Provided material START
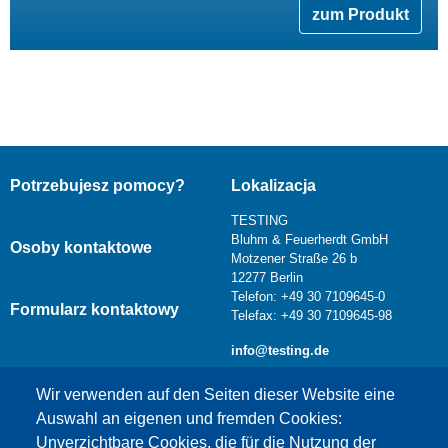
zum Produkt
Potrzebujesz pomocy?
Lokalizacja
TESTING
Bluhm & Feuerherdt GmbH
Osoby kontaktowe
Motzener Straße 26 b
12277 Berlin
Telefon: +49 30 7109645-0
Formularz kontaktowy
Telefax: +49 30 7109645-98
info@testing.de
Wir verwenden auf den Seiten dieser Website eine
Auswahl an eigenen und fremden Cookies:
Unverzichtbare Cookies, die für die Nutzung der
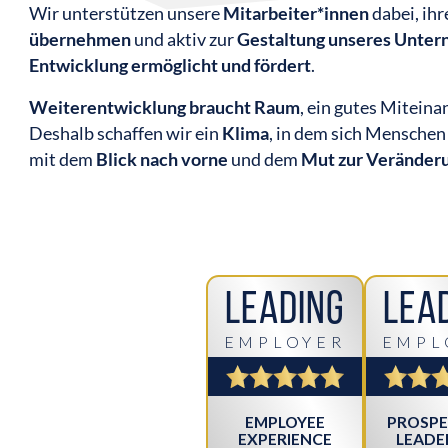
Wir unterstützen unsere
Mitarbeiter*innen
dabei, ih
übernehmen
und aktiv zur
Gestaltung unseres Unte
Entwicklung ermöglicht und fördert
.
Weiterentwicklung braucht Raum
, ein gutes Mitein
Deshalb schaffen wir ein
Klima
, in dem sich Mensche
mit dem
Blick nach vorne
und dem
Mut zur Veränder
Leading
Lea
EMPLOYER
EMPL
EMPLOYEE
PROSPE
EXPERIENCE
LEADE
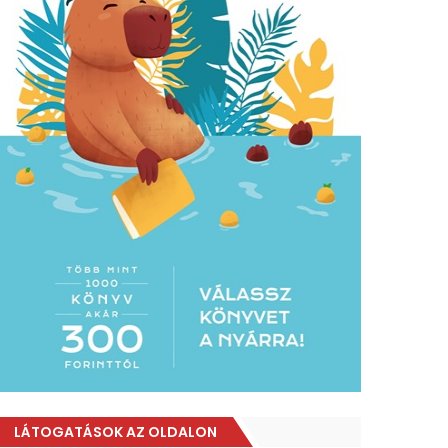
LÁTOGATÁSOK AZ OLDALON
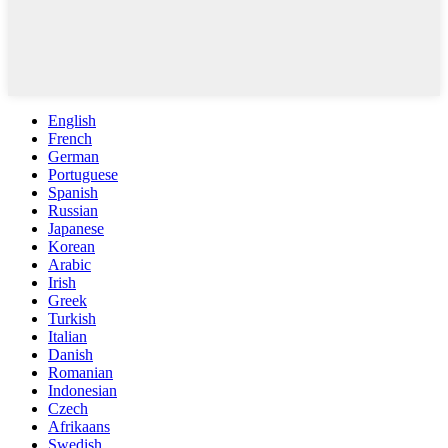
English
French
German
Portuguese
Spanish
Russian
Japanese
Korean
Arabic
Irish
Greek
Turkish
Italian
Danish
Romanian
Indonesian
Czech
Afrikaans
Swedish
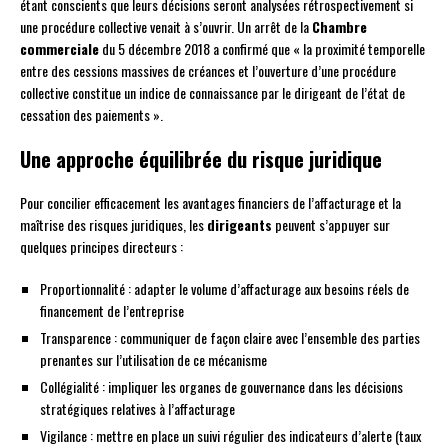
étant conscients que leurs décisions seront analysées rétrospectivement si
une procédure collective venait à s’ouvrir. Un arrêt de la
Chambre
commerciale
du 5 décembre 2018 a confirmé que « la proximité temporelle
entre des cessions massives de créances et l’ouverture d’une procédure
collective constitue un indice de connaissance par le dirigeant de l’état de
cessation des paiements ».
Une approche équilibrée du risque juridique
Pour concilier efficacement les avantages financiers de l’affacturage et la
maîtrise des risques juridiques, les
dirigeants
peuvent s’appuyer sur
quelques principes directeurs :
Proportionnalité : adapter le volume d’affacturage aux besoins réels de
financement de l’entreprise
Transparence : communiquer de façon claire avec l’ensemble des parties
prenantes sur l’utilisation de ce mécanisme
Collégialité : impliquer les organes de gouvernance dans les décisions
stratégiques relatives à l’affacturage
Vigilance : mettre en place un suivi régulier des indicateurs d’alerte (taux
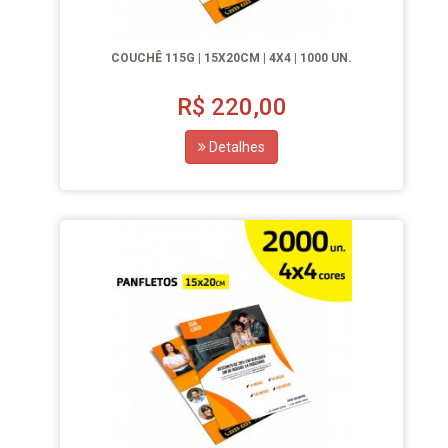
COUCHÊ 115G | 15X20CM | 4X4 | 1000 UN.
R$
220,00
Detalhes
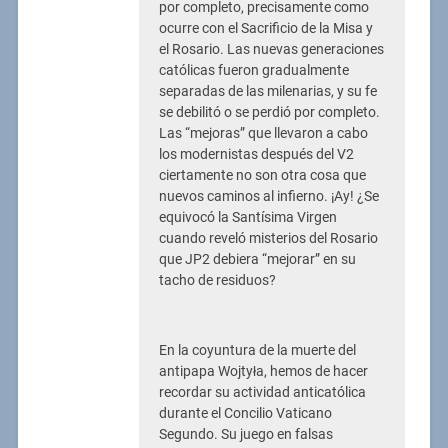
por completo, precisamente como
ocurre con el Sacrificio de la Misa y
el Rosario. Las nuevas generaciones
católicas fueron gradualmente
separadas de las milenarias, y su fe
se debilitó o se perdió por completo.
Las “mejoras” que llevaron a cabo
los modernistas después del V2
ciertamente no son otra cosa que
nuevos caminos al infierno. ¡Ay! ¿Se
equivocó la Santísima Virgen
cuando reveló misterios del Rosario
que JP2 debiera “mejorar” en su
tacho de residuos?
En la coyuntura de la muerte del
antipapa Wojtyła, hemos de hacer
recordar su actividad anticatólica
durante el Concilio Vaticano
Segundo. Su juego en falsas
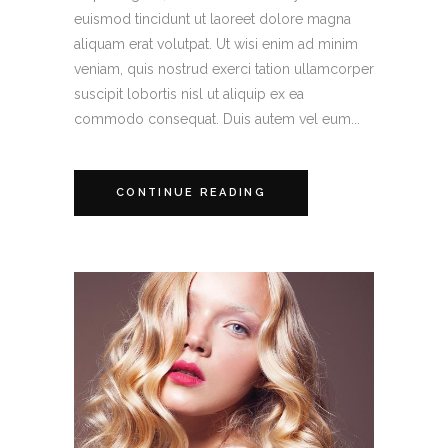
euismod tincidunt ut laoreet dolore magna
aliquam erat volutpat. Ut wisi enim ad minim
veniam, quis nostrud exerci tation ullamcorper
suscipit lobortis nisl ut aliquip ex ea
commodo consequat. Duis autem vel eum...
CONTINUE READING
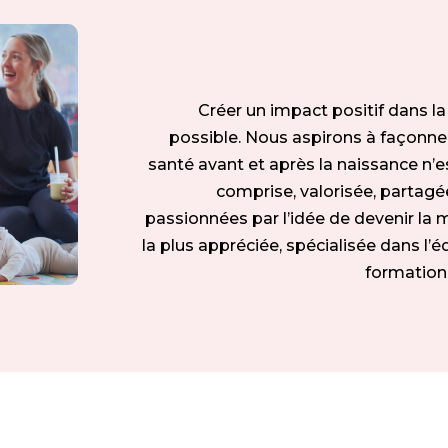
Créer un impact positif dans 
possible. Nous aspirons à façonne
santé avant et après la naissance n’
comprise, valorisée, partagé
passionnées par l’idée de devenir la m
la plus appréciée, spécialisée dans l’é
formation 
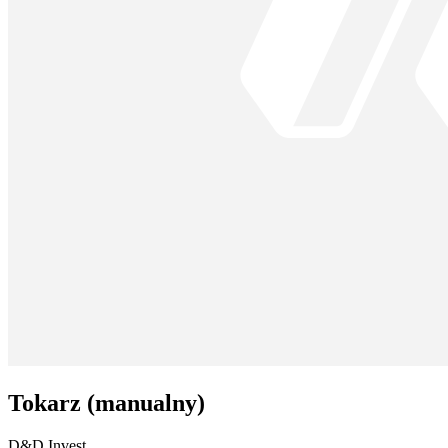
Tokarz (manualny)
D&D Invest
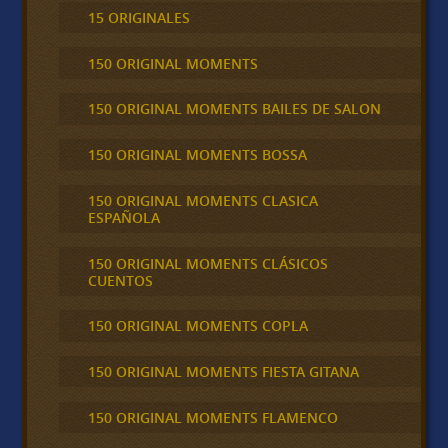
15 ORIGINALES
150 ORIGINAL MOMENTS
150 ORIGINAL MOMENTS BAILES DE SALON
150 ORIGINAL MOMENTS BOSSA
150 ORIGINAL MOMENTS CLASICA
ESPAÑOLA
150 ORIGINAL MOMENTS CLÁSICOS
CUENTOS
150 ORIGINAL MOMENTS COPLA
150 ORIGINAL MOMENTS FIESTA GITANA
150 ORIGINAL MOMENTS FLAMENCO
Provided material END
▶ _Exercise goal_: Begin with the line containing "commodo consequat. Duis autem vel eum...", stop at the last line of the records above, and copy every line in between exactly, both ends included, with no pictures.

▶ _Answer to the exercise_:
commodo consequat. Duis autem vel eum...
CONTINUE READING
Créer un impact positif dans 
possible. Nous aspirons à façonne
santé avant et après la naissance n’
comprise, valorisée, partagé
passionnées par l’idée de devenir la m
la plus appréciée, spécialisée dans l’é
formation 
Tokarz (manualny)
D&D Invest
15 ORIGINALES
150 ORIGINAL MOMENTS
150 ORIGINAL MOMENTS BAILES DE SALON
150 ORIGINAL MOMENTS BOSSA
150 ORIGINAL MOMENTS CLASICA
ESPAÑOLA
150 ORIGINAL MOMENTS CLÁSICOS
CUENTOS
150 ORIGINAL MOMENTS COPLA
150 ORIGINAL MOMENTS FIESTA GITANA
150 ORIGINAL MOMENTS FLAMENCO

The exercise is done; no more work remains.